А на посаде, где ждали приступа ополченцы воеводы Ивана Федоровича, было тихо - воинство царя Батыги приступало пока только со стороны Золотых ворот. Возле стен посада скапливались под берегом Лыбеди небольшие кучки татарских воинов, близко не подходили, даже стрелы не пускали. Ожиданье томило. Иван Федорович послал гонца к воеводе Петру Ослядюковичу, который самолично возглавил оборону Нового города, но гонец, возвратившись, передал:
- Когда придет время, позову…
Время пришло, когда под ударами татарских пороков рухнула стена между Золотыми и Ириниными воротами и в проломе началась яростная сеча. Гонец из Нового города, распаленный боем, в иссеченном саблями панцире, передал приказ большого воеводы: идти на подмогу.
Посадские ополченцы бежали по улицам Нового города, тяжело дыша, сжимая в руках копья и топоры. Иван Федорович не торопил людей, видел - бегут быстро, как только могут, а быстрее бежать - запалишься до боя, перегоришь сердцем.
Успели вовремя: татары уже теснили дружинников воеводы Петра Ослядюковича из пролома. Ополченцы дружно ударили в копья, опрокинули татар в ров.
Снова полетели камни из татарских пороков. Татары целили в пролом, где вместо дубовых бревен колыхалась живая стена посадских ратников. Тяжелые камни вырывали сразу по десятку, по два ополченцев. Посадские упятились под защиту уцелевших стен.
Снова бросились в пролом татары, и снова были отброшены. Опять летели камни, находя новые и новые жертвы.
Так повторялось много раз. Но посадские ратники выстояли. Не удалось татарам преодолеть стены и в других местах. Окутанный дымом пожаров, оглушенный непрерывным набатным гулом колоколов, Новый город выдержал первый приступ.
На город опустились ранние зимние сумерки.
Истомленные многочасовым боем, ратники засыпали прямо у бойниц, не выпуская из рук оружия. Сотни людей растаскивали избы, волокли к стене бревна и доски - заделывать проломы.
Во многих избах, в монастырских кельях, а то и просто во дворах, под навесами, стонали и бредили горячечным жаром раненые. Бабы перевязывали их чистыми тряпицами, поили кислым квасом, целебным настоем из семи болотных трав.
Большой воевода Петр Ослядюкович до поздней ночи ездил по городу, подбадривал:
- Держись, робятушки! Много нынче ворогов положили в сыру землю, ох много! На день такой еще, на два - больше силы у царя Батыги не хватит! Сядем в крепкую осаду, отобьемся! А там, глядишь, и великий князь Юрий Всеволодович с полками приспеет. Верьте мне, люди!
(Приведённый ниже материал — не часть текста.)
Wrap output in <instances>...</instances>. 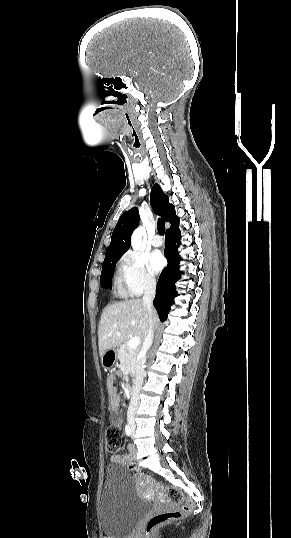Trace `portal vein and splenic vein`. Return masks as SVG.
I'll return each mask as SVG.
<instances>
[{
	"instance_id": "1",
	"label": "portal vein and splenic vein",
	"mask_w": 291,
	"mask_h": 538,
	"mask_svg": "<svg viewBox=\"0 0 291 538\" xmlns=\"http://www.w3.org/2000/svg\"><path fill=\"white\" fill-rule=\"evenodd\" d=\"M140 342H141L140 337L135 336V337H133V338H131V339L129 340V342H128V346H129L130 348H137V347L139 346Z\"/></svg>"
}]
</instances>
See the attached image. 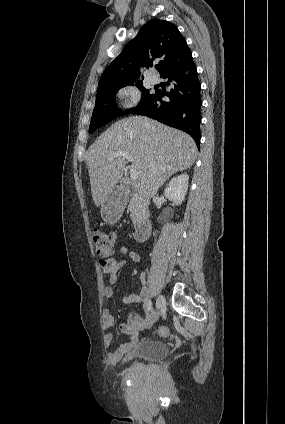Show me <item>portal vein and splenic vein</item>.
<instances>
[{
	"instance_id": "18ae733b",
	"label": "portal vein and splenic vein",
	"mask_w": 285,
	"mask_h": 424,
	"mask_svg": "<svg viewBox=\"0 0 285 424\" xmlns=\"http://www.w3.org/2000/svg\"><path fill=\"white\" fill-rule=\"evenodd\" d=\"M119 156H123L126 160L132 162V156L129 155L128 153H124V152H115L112 157L109 158V161L112 162L115 158L119 157ZM130 174V179L131 180H137L139 178V172L137 169L135 168H131L129 171Z\"/></svg>"
}]
</instances>
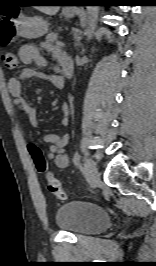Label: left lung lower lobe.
I'll return each instance as SVG.
<instances>
[{
  "label": "left lung lower lobe",
  "instance_id": "left-lung-lower-lobe-1",
  "mask_svg": "<svg viewBox=\"0 0 156 266\" xmlns=\"http://www.w3.org/2000/svg\"><path fill=\"white\" fill-rule=\"evenodd\" d=\"M113 1L111 0H80L79 6H87L90 4H96L99 6H110L108 4L112 3Z\"/></svg>",
  "mask_w": 156,
  "mask_h": 266
}]
</instances>
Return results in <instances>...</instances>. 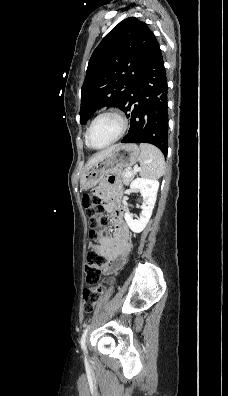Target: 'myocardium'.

Старому воеводе верили. Воины веселели, глядя ему вслед, толковали между собой:
- Бодр воевода-то… Может, добрую весть от великого князя получил?.. А мы продержимся, пусть не сомневается…
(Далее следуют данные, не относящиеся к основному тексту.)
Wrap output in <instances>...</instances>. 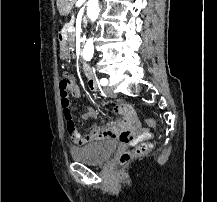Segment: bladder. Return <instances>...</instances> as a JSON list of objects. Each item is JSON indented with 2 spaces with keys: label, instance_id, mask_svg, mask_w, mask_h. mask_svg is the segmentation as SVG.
Here are the masks:
<instances>
[{
  "label": "bladder",
  "instance_id": "1",
  "mask_svg": "<svg viewBox=\"0 0 217 202\" xmlns=\"http://www.w3.org/2000/svg\"><path fill=\"white\" fill-rule=\"evenodd\" d=\"M114 140H105L88 144L81 149H72L71 157L85 164H102L117 150Z\"/></svg>",
  "mask_w": 217,
  "mask_h": 202
}]
</instances>
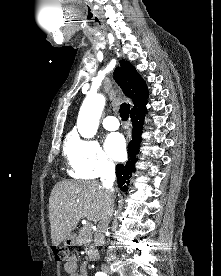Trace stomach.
<instances>
[{
  "mask_svg": "<svg viewBox=\"0 0 221 276\" xmlns=\"http://www.w3.org/2000/svg\"><path fill=\"white\" fill-rule=\"evenodd\" d=\"M77 243L76 240V235L71 233L69 234L64 240H63V244L67 245V246H75Z\"/></svg>",
  "mask_w": 221,
  "mask_h": 276,
  "instance_id": "1",
  "label": "stomach"
}]
</instances>
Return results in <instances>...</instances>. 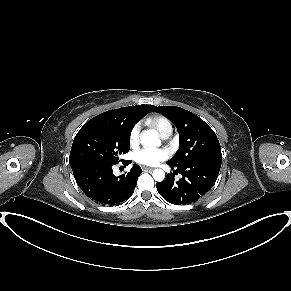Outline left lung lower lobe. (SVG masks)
Listing matches in <instances>:
<instances>
[{"mask_svg": "<svg viewBox=\"0 0 291 291\" xmlns=\"http://www.w3.org/2000/svg\"><path fill=\"white\" fill-rule=\"evenodd\" d=\"M222 160L202 159L185 163L172 169L182 175L177 182L174 175H168L165 180L156 184L159 194L169 203L176 205L190 204L206 192L215 184Z\"/></svg>", "mask_w": 291, "mask_h": 291, "instance_id": "left-lung-lower-lobe-1", "label": "left lung lower lobe"}]
</instances>
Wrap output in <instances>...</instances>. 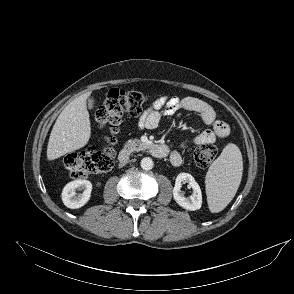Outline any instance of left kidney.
<instances>
[{
    "label": "left kidney",
    "instance_id": "left-kidney-1",
    "mask_svg": "<svg viewBox=\"0 0 294 294\" xmlns=\"http://www.w3.org/2000/svg\"><path fill=\"white\" fill-rule=\"evenodd\" d=\"M182 183H188L189 187L192 188V194L189 197H185L181 191ZM173 197L177 204L186 210L195 211L201 208L202 193L200 186L193 176L188 173H180L177 176L173 189Z\"/></svg>",
    "mask_w": 294,
    "mask_h": 294
}]
</instances>
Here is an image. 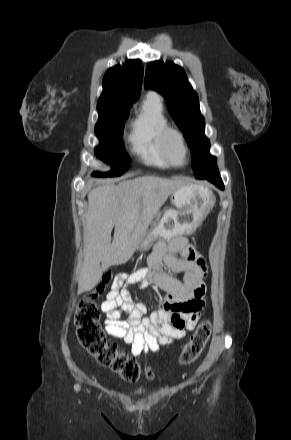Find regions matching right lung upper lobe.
Masks as SVG:
<instances>
[{
  "label": "right lung upper lobe",
  "instance_id": "obj_1",
  "mask_svg": "<svg viewBox=\"0 0 291 440\" xmlns=\"http://www.w3.org/2000/svg\"><path fill=\"white\" fill-rule=\"evenodd\" d=\"M142 78L143 65L140 60H129L122 66L109 68L103 78V91L97 108L131 107L139 98Z\"/></svg>",
  "mask_w": 291,
  "mask_h": 440
}]
</instances>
Ивана Федоровича с его ополченцами большой воевода оставил в Новом городе. Сказал:
- Мыслю, снова Батыга со стороны Золотых ворот будет приступать. Собери кого сможешь еще, держись!
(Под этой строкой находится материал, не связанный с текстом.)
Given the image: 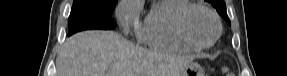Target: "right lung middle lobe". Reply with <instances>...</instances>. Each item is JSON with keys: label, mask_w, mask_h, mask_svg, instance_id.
I'll return each instance as SVG.
<instances>
[{"label": "right lung middle lobe", "mask_w": 287, "mask_h": 76, "mask_svg": "<svg viewBox=\"0 0 287 76\" xmlns=\"http://www.w3.org/2000/svg\"><path fill=\"white\" fill-rule=\"evenodd\" d=\"M116 4L117 0H74L68 19V35L83 30L114 29L116 25L111 14Z\"/></svg>", "instance_id": "1"}]
</instances>
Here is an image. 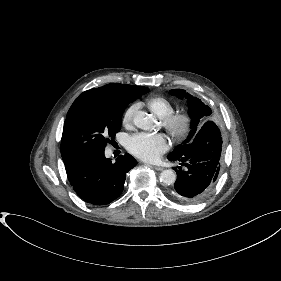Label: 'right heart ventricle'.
<instances>
[{"mask_svg": "<svg viewBox=\"0 0 281 281\" xmlns=\"http://www.w3.org/2000/svg\"><path fill=\"white\" fill-rule=\"evenodd\" d=\"M146 106L159 118H163L174 111L173 103L163 96H153L146 100Z\"/></svg>", "mask_w": 281, "mask_h": 281, "instance_id": "e07e8e85", "label": "right heart ventricle"}]
</instances>
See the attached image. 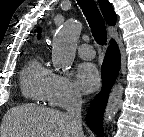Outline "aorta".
Segmentation results:
<instances>
[{"label": "aorta", "instance_id": "1", "mask_svg": "<svg viewBox=\"0 0 144 137\" xmlns=\"http://www.w3.org/2000/svg\"><path fill=\"white\" fill-rule=\"evenodd\" d=\"M81 24L75 19H68L53 40L52 62L59 69L67 70L73 64L76 46L81 33ZM123 94L121 83L114 85L109 95L104 113V124H108L117 114Z\"/></svg>", "mask_w": 144, "mask_h": 137}]
</instances>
Но старый воевода ошибся: на следующий день татары приступали сразу со всех сторон. Так посоветовали опытные полководцы хана Батыя - Субудай и Бурундай. Татары одновременно штурмовали и Новый город, и Средний, где стоял Детинец, и посад, и нельзя было больше посылать из других мест подмогу к Золотым воротам.
Владимирцы изнемогали в неравной борьбе.
На третий час по заутрени обрушилась стена южнее Золотых ворот, против церкви Спаса. Татары кинулись к пролому в конном строю.
Посадские ополченцы и дружинники, попытавшиеся остановить их копьями, были задавлены многотысячной конной массой. Татарские некованые кони скользили на окровавленных скатах вала, проваливались копытами в щели между бревнами, падали, подминая под себя всадников, но прямо по их трупам, по расщепленным бревнам, по расколотым щитам, визжа и воя, вливались в пролом новые и новые тысячи.
Татарские всадники ворвались в город и с победными криками, подняв кривые сабли, понеслись по улицам.
Почти одновременно были разбиты пороками Иринины, Медные и Волжские ворота.
Владимирцы сбегали со стен, скапливались на перекрестках улиц, где большой воевода Петр Ослядюкович приказал выставить полковые стяги. Воины торопливо строились в десятки, выравнивали ряды и шли, выставив копья, навстречу коннице, чтобы ценой жизни хоть ненадолго задержать врага.
Бой кипел на узких улицах, между глухими частоколами, на плоских крышах амбаров, во дворах. В городской тесноте татары несли большие потери - не было простора, чтобы разогнать коней. Владимирцы выбегали из калиток, прыгали с заборов, срывали татар с коней железными крючьями, швыряли с крыш бревна, бочки, тележные колеса. Каждый дом стал крепостью.
Напрасно темники посылали в Новый город свежие сотни: сломить сопротивление защитников Нового города они не могли. Осыпаемые стрелами и камнями, татарские всадники метались по улицам, беспорядочно отстреливаясь. Падали с коней, отползали к заборам, скребя немеющими пальцами бревна мостовых…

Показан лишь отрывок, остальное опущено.